Input data Start Marker

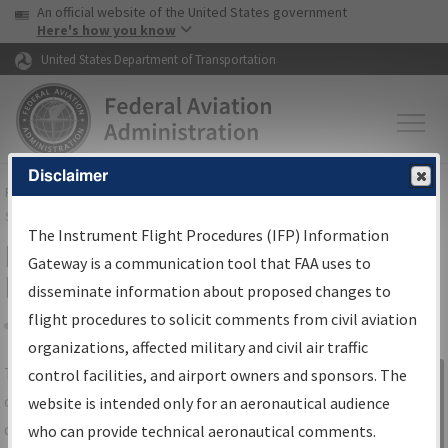
USA Banner
Skip to main content
An official website of the United States government
Skip to page content
Here's how you know
United States Department of Transportation
Disclaimer
FAA
Home
▸
Air Traffic
▸
Flight Information
▸
Aeronautical Information
Services
▸
Instrument Flight Procedures Information Gateway
The Instrument Flight Procedures (IFP) Information
IFP Information Gateway Search
Gateway is a communication tool that FAA uses to
Results
disseminate information about proposed changes to
flight procedures to solicit comments from civil aviation
organizations, affected military and civil air traffic
Share
The
IFP
Information Gateway
is your
control facilities, and airport owners and sponsors. The
Sign in to
centralized instrument flight procedures
website is intended only for an aeronautical audience
Information
data portal, providing a single-source for:
who can provide technical aeronautical comments.
Gateway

Input data End Marker

- Exercise: Extract every line of the records above that contains the word "Skip".

- Task answer:
Skip to main content
Skip to page content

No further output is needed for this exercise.